TASK INSTRUCTIONS — Find every line with the string "الإجتماعية" in the material below and copy it.

#### DATA FOR REVIEW

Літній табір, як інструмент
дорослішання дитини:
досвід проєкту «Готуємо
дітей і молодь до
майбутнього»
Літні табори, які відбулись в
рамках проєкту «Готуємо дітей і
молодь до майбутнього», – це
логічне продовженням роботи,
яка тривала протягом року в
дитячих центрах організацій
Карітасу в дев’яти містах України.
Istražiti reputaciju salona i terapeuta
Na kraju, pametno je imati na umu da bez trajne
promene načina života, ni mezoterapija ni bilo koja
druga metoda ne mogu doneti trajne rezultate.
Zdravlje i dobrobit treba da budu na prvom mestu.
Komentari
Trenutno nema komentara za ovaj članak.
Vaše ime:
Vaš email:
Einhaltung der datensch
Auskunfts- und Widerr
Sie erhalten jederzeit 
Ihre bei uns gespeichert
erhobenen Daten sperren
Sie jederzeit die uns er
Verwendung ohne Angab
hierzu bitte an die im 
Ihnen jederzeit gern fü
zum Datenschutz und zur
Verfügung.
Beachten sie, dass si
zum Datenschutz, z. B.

########
#### DATA FOR REVIEW

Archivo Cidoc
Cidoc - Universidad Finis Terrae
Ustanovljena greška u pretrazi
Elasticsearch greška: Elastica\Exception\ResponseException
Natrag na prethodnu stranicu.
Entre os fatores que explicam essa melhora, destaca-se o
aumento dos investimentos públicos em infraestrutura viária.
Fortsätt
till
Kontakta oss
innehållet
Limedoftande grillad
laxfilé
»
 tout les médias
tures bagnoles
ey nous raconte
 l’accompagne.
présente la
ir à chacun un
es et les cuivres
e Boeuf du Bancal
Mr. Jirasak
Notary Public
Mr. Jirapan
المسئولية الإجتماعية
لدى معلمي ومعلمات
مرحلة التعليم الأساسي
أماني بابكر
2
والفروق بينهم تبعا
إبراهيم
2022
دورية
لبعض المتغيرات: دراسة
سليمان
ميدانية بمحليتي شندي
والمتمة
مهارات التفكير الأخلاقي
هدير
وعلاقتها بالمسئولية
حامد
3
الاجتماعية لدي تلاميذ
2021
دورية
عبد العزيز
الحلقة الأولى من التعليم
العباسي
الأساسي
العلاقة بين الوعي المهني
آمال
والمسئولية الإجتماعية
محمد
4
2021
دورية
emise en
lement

########

PROBLEM SOLUTION —
المسئولية الإجتماعية
والمسئولية الإجتماعية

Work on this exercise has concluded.